# Electric Field Inside Cylindrical Capacitor

• Idontknowhatimdoing
In summary, the conversation discusses the use of the relation between flux, electric field, and charge to calculate the electric field inside a cylindrical capacitor. The integral simplifies to E * A = (q_enclosed)/(ε_naught) when using a cylindrical gaussian surface. The question then addresses the potential impact of negative charges on the outside cylinder and whether they should be considered in the calculation of the electric field. The response explains that the electric flux through the gaussian surface accounts for all field lines, including those produced by the negative charges, and considering them separately would result in double-counting. The conversation ends with a question about the magnitude of the electric field produced by the outer charge inside the cylindrical shell.

#### Idontknowhatimdoing

Homework Statement
When we want to find the electric field inside of a cylindrical capacitor, we can use Gauss's law and the relation between flux and field to calculate what this field is.
Relevant Equations
Gauss's law

we know that flux is equal to the area integral of electric field dotted with dA and we can set this equal to charge enclosed divided by epsilon naught. Thus, in this case, the integral simplifies to E * A = (q_enclosed)/(ε_naught) when we choose a cylindrical gaussian surface with radius of r.
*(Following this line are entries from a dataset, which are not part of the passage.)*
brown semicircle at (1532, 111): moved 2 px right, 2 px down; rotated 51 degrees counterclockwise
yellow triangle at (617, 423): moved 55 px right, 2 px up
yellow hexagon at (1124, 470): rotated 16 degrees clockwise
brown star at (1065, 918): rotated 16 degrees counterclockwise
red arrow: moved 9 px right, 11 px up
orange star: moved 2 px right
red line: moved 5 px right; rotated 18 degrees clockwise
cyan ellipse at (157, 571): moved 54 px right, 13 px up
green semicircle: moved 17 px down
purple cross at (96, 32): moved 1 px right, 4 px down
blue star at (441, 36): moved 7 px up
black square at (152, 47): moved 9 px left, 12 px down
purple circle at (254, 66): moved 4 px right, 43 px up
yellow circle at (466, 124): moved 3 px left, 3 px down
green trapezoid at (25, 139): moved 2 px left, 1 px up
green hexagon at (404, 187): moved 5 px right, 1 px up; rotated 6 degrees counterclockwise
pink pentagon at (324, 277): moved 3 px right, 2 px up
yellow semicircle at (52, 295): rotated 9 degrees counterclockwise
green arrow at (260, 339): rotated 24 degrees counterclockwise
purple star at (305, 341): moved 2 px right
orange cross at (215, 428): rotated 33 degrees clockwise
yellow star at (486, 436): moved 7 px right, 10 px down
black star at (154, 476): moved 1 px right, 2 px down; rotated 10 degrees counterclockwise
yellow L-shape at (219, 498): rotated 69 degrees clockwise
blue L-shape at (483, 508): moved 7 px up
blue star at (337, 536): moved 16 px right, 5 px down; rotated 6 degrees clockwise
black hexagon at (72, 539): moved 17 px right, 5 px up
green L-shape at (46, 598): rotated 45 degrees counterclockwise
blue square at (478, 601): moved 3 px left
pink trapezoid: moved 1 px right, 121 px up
My question, then, is why are we allowed to use this relation to find electric field inside of the capacitor. I thought that the electric field that is calculated only describes the electric field that the charges enclosed produce. In this situation, wouldn't the negative charges on the outside cylinder affect the Electric Field too? If it does, the electric field that we find wouldn't be the right electric field between the cylinders. Is there a reason that we can ignore the negative charge on the outside cylinder in this capacitor? Or is my thought process incorrect?

Look at the drawing on the right. Whatever field lines leave the inner surface where the positive charges are located terminate at the inner surface of the outer cylinder where the negative charges are. The electric flux through the dotted Gaussian surface essentially counts all the electric field lines. If you were to somehow account for the charges outside the Gaussian surface, you will be double-counting.

@OP. What do you think is the magnitude of the field produced by the outer charge inside the cylindrical shell?

## 1. What is an electric field inside a cylindrical capacitor?

The electric field inside a cylindrical capacitor refers to the strength and direction of the electric force present between the two conducting plates within the capacitor.

## 2. How is the electric field calculated inside a cylindrical capacitor?

The electric field inside a cylindrical capacitor can be calculated using the formula E = V/d, where E is the electric field, V is the potential difference between the plates, and d is the distance between the plates.

## 3. Does the electric field inside a cylindrical capacitor vary?

Yes, the electric field inside a cylindrical capacitor varies depending on the distance from the center of the capacitor. The electric field is strongest at the edges of the plates and weaker towards the center.

## 4. How does the dielectric material affect the electric field inside a cylindrical capacitor?

The dielectric material between the plates of a cylindrical capacitor can decrease the strength of the electric field by reducing the potential difference between the plates. This is due to the dielectric material's ability to store electric charge and decrease the overall capacitance of the capacitor.

## 5. What factors can affect the electric field inside a cylindrical capacitor?

The electric field inside a cylindrical capacitor can be affected by factors such as the distance between the plates, the potential difference between the plates, the type of dielectric material used, and the shape and size of the plates.